Transcribed page contents:
►

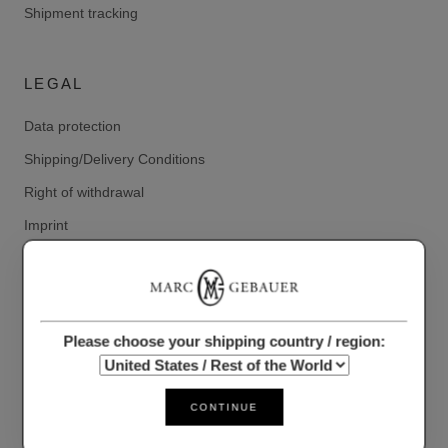
Shipment tracking
LEGAL
Data protection
Shipping/Delivery Conditions
Right of withdrawal
Imprint
Conditions
RETURN ADDRESS
Please choose your shipping country / region:
Marc Gebauer Lifestyle GmbH
Deutsche Post branch 520 Markt 15,
CONTINUE
41363 Juechen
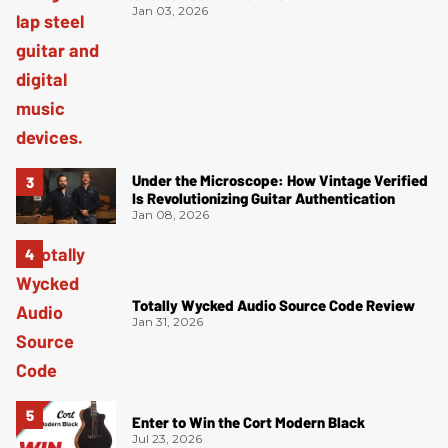
Jan 03, 2026
Under the Microscope: How Vintage Verified
Is Revolutionizing Guitar Authentication
Jan 08, 2026
Totally Wycked Audio Source Code Review
Jan 31, 2026
Enter to Win the Cort Modern Black
Jul 23, 2026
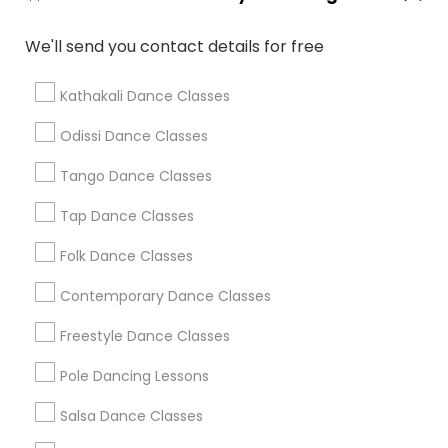
We'll send you contact details for free
Find Local Dance Classes in Popular
Metros
Kathakali Dance Classes
Atlanta Metro Area
Bay Area
Boston Metro Area
Odissi Dance Classes
Chicago Metro Area
Cleveland Metro Area
Tango Dance Classes
Los Angeles Metro Area
Miami Metro Area
New Jersey Area
Research Triangle Area
Tap Dance Classes
Washington Metro Area
Folk Dance Classes
Useful Links
Contemporary Dance Classes
Badge
Offers
Q&A
Testimonials
All Categories
Freestyle Dance Classes
All Services
Sitemap
Pole Dancing Lessons
Salsa Dance Classes
Find and Post Ads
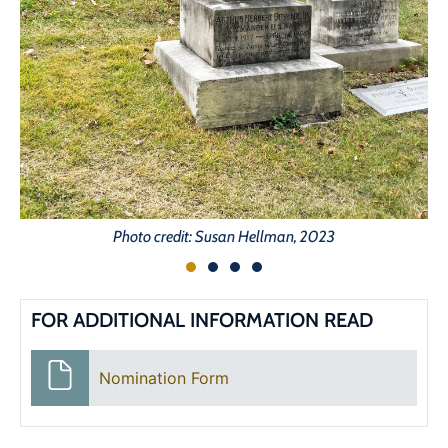
Photo credit: Susan Hellman, 2023
FOR ADDITIONAL INFORMATION READ
Nomination Form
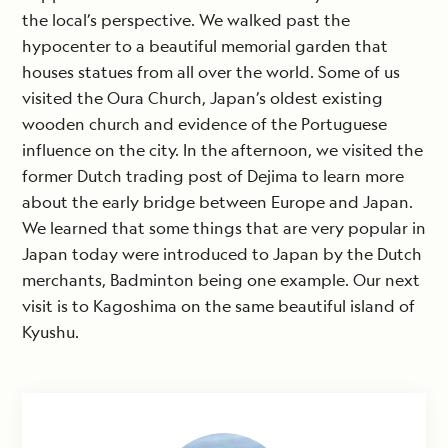
the local’s perspective. We walked past the
hypocenter to a beautiful memorial garden that
houses statues from all over the world. Some of us
visited the Oura Church, Japan’s oldest existing
wooden church and evidence of the Portuguese
influence on the city. In the afternoon, we visited the
former Dutch trading post of Dejima to learn more
about the early bridge between Europe and Japan.
We learned that some things that are very popular in
Japan today were introduced to Japan by the Dutch
merchants, Badminton being one example. Our next
visit is to Kagoshima on the same beautiful island of
Kyushu.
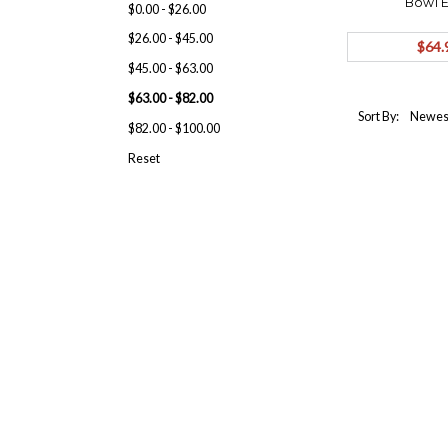
Bowl E
$0.00 - $26.00
Bobble
$26.00 - $45.00
$64.
$45.00 - $63.00
$63.00 - $82.00
Sort By:
$82.00 - $100.00
Reset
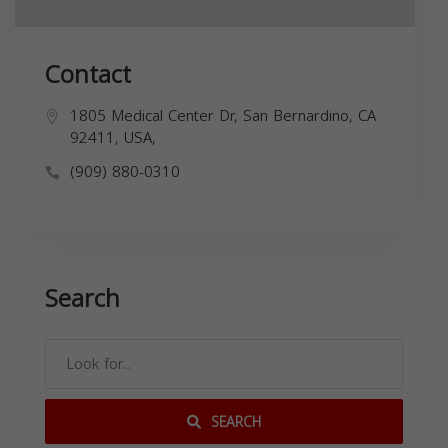
Contact
1805 Medical Center Dr, San Bernardino, CA
92411, USA,
(909) 880-0310
Search
SEARCH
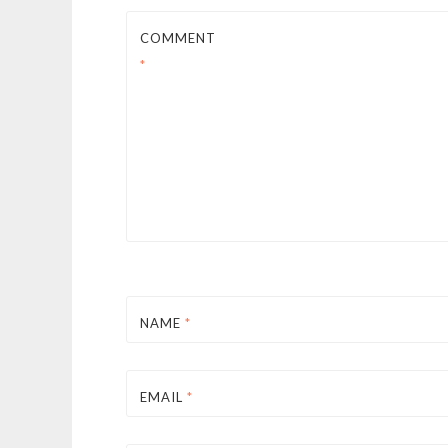
COMMENT
*
NAME
*
EMAIL
*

◄

### Prompt
For every line above, produce an exact transcription that omits the images.

### Exercise answer
Shipment tracking
LEGAL
Data protection
Shipping/Delivery Conditions
Right of withdrawal
Imprint
Conditions
RETURN ADDRESS
Please choose your shipping country / region:
Marc Gebauer Lifestyle GmbH
Deutsche Post branch 520 Markt 15,
CONTINUE
41363 Juechen
Jan 03, 2026
Under the Microscope: How Vintage Verified
Is Revolutionizing Guitar Authentication
Jan 08, 2026
Totally Wycked Audio Source Code Review
Jan 31, 2026
Enter to Win the Cort Modern Black
Jul 23, 2026
We'll send you contact details for free
Find Local Dance Classes in Popular
Metros
Kathakali Dance Classes
Atlanta Metro Area
Bay Area
Boston Metro Area
Odissi Dance Classes
Chicago Metro Area
Cleveland Metro Area
Tango Dance Classes
Los Angeles Metro Area
Miami Metro Area
New Jersey Area
Research Triangle Area
Tap Dance Classes
Washington Metro Area
Folk Dance Classes
Useful Links
Contemporary Dance Classes
Badge
Offers
Q&A
Testimonials
All Categories
Freestyle Dance Classes
All Services
Sitemap
Pole Dancing Lessons
Salsa Dance Classes
Find and Post Ads
Photo credit: Susan Hellman, 2023
FOR ADDITIONAL INFORMATION READ
Nomination Form
the local’s perspective. We walked past the
hypocenter to a beautiful memorial garden that
houses statues from all over the world. Some of us
visited the Oura Church, Japan’s oldest existing
wooden church and evidence of the Portuguese
influence on the city. In the afternoon, we visited the
former Dutch trading post of Dejima to learn more
about the early bridge between Europe and Japan.
We learned that some things that are very popular in
Japan today were introduced to Japan by the Dutch
merchants, Badminton being one example. Our next
visit is to Kagoshima on the same beautiful island of
Kyushu.
Bowl E
$0.00 - $26.00
Bobble
$26.00 - $45.00
$64.
$45.00 - $63.00
$63.00 - $82.00
Sort By:
$82.00 - $100.00
Reset
Contact
1805 Medical Center Dr, San Bernardino, CA
92411, USA,
(909) 880-0310
Search
SEARCH
COMMENT
*
NAME
*
EMAIL
*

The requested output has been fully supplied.